Background: pedicular screw fixation is rapidly becoming a widely used method of spinal instrumentation. Despite improvement in design of instruments and surgical technique and the use of intra-operative fluoroscopy, pedicle cortical perforations occur endangering nearby neurovascular or extra vertebral structures.Objective: This is a prospective (consecutive cases study) designed for Evaluation of incidence of pedicle screw misplacement in our study sample, compare our results to what is published in literature.Patients and Method: This study involved 25 adult patients ( 10 males and 15 females ) their age ranged between ( 18 and 70 years) who underwent spinal surgery with pedicle screw fixation for different disorders of thoracic and lumbosacral spine with the aid of intraoperative fluoroscopy. Computed Tomography (CT) scan within one month was done for all patients to evaluate the accuracy of pedicle screw placement.
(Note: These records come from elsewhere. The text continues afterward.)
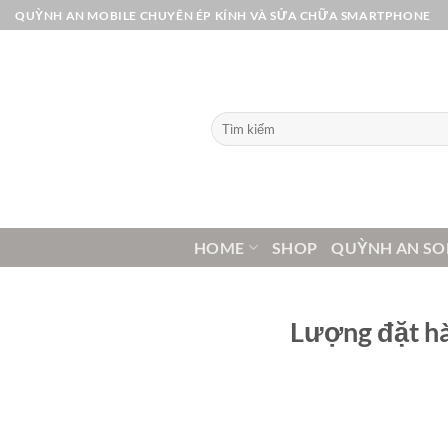
Bỏ
QUỲNH AN MOBILE CHUYÊN ÉP KÍNH VÀ SỬA CHỮA SMARTPHONE
qua
nội
dung
Tìm
kiếm:
HOME
SHOP
QUỲNH AN SO
Lượng đặt hà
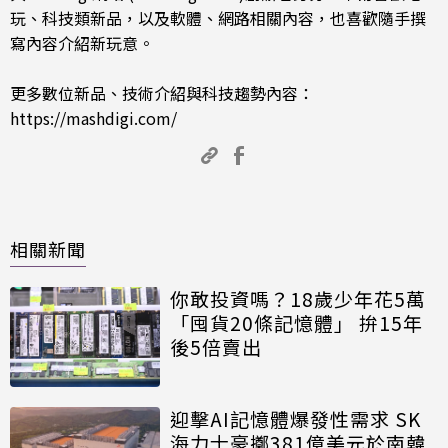
玩、科技類新品，以及軟體、網路相關內容，也喜歡隨手撰
寫內容介紹新玩意。
更多數位新品、技術介紹與科技趨勢內容：
https://mashdigi.com/
相關新聞
你敢投資嗎？18歲少年花5萬
「囤貨20條記憶體」 拚15年
後5倍賣出
迎擊AI記憶體爆發性需求 SK
海力士豪擲381億美元於南韓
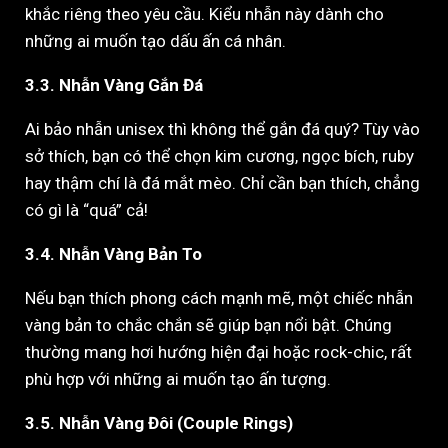
khắc riêng theo yêu cầu. Kiểu nhẫn này dành cho
những ai muốn tạo dấu ấn cá nhân.
3.3. Nhẫn Vàng Gắn Đá
Ai bảo nhẫn unisex thì không thể gắn đá quý? Tùy vào
sở thích, bạn có thể chọn kim cương, ngọc bích, ruby
hay thậm chí là đá mắt mèo. Chỉ cần bạn thích, chẳng
có gì là “quá” cả!
3.4. Nhẫn Vàng Bản To
Nếu bạn thích phong cách mạnh mẽ, một chiếc nhẫn
vàng bản to chắc chắn sẽ giúp bạn nổi bật. Chúng
thường mang hơi hướng hiện đại hoặc rock-chic, rất
phù hợp với những ai muốn tạo ấn tượng.
3.5. Nhẫn Vàng Đôi (Couple Rings)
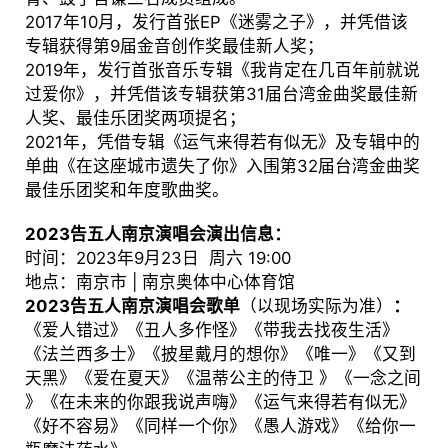
2017年10月，发行首张EP《迷雾之子》，并凭借该
专辑获得第9届金音创作奖最佳新人奖；
2019年，发行首张音乐专辑《我肯定在几百年前就说
过爱你》，并凭借该专辑获第31届台湾金曲奖最佳新
人奖、最佳乐团奖两项提名；
2021年，凭借专辑《运气来得若有似无》及专辑中的
单曲《在这座城市遗失了你》入围第32届台湾金曲奖
最佳乐团奖和年度歌曲奖。
2023告五人南京演唱会演出信息：
时间：2023年9月23日 周六 19:00
地点：南京市 | 南京奥体中心体育馆
2023告五人南京演唱会歌单
（以现场实际为准）
：
《爱人错过》《丑人多作怪》《带我去找夜生活》
《法兰西多士》《披星戴月的想你》《唯一》《又到
天黑》《爱在夏天》《温蒂公主的侍卫 》《一念之间
》《在未来的你跟我说声嗨》《运气来得若有似无》
《好不容易》《同样一个你》《愚人游戏》《给你一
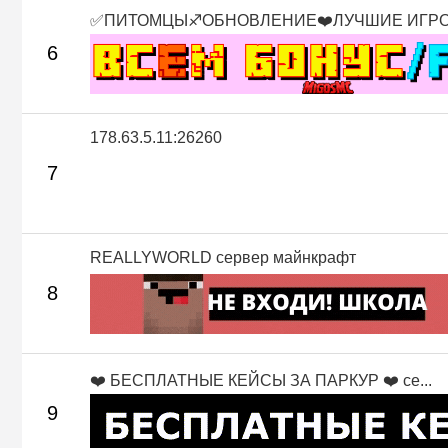
✅ПИТОМЦЫ♐ОБНОВЛЕНИЕ❤️ЛУЧШИЕ ИГР
6
178.63.5.11:26260
7
REALLYWORLD сервер майнкрафт
8
❤️ БЕСПЛАТНЫЕ КЕЙСЫ ЗА ПАРКУР ❤️ се...
9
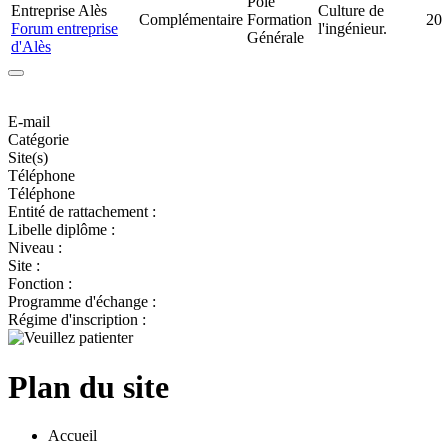
Pôle
Entreprise Alès
Culture de
Complémentaire
Formation
20
Forum entreprise
l'ingénieur.
Générale
d'Alès
E-mail
Catégorie
Site(s)
Téléphone
Téléphone
Entité de rattachement :
Libelle diplôme :
Niveau :
Site :
Fonction :
Programme d'échange :
Régime d'inscription :
Plan du site
Accueil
Any new neurological symptoms was recorded and correlated with screw misplacement.Results: 122screws inserted in 25 patients with an overall accuracy of (90.16%), frank misplacement of (4.09% )and questionable penetration of ( 5.73%) , new neurological deficit was seen in (20%) among all misplaced screws and in one case (4%) out of the 25 cases.Conclusion: pedicle screw fixation surgery is a demanding procedure. Our incidence of screw misplacement is compatible with the lower published results in the literature. Not all patients with frank penetration of the pedicle cortical outlines developed complications.Keywords: Computed tomography, Pedicular Screw fixation, accuracy.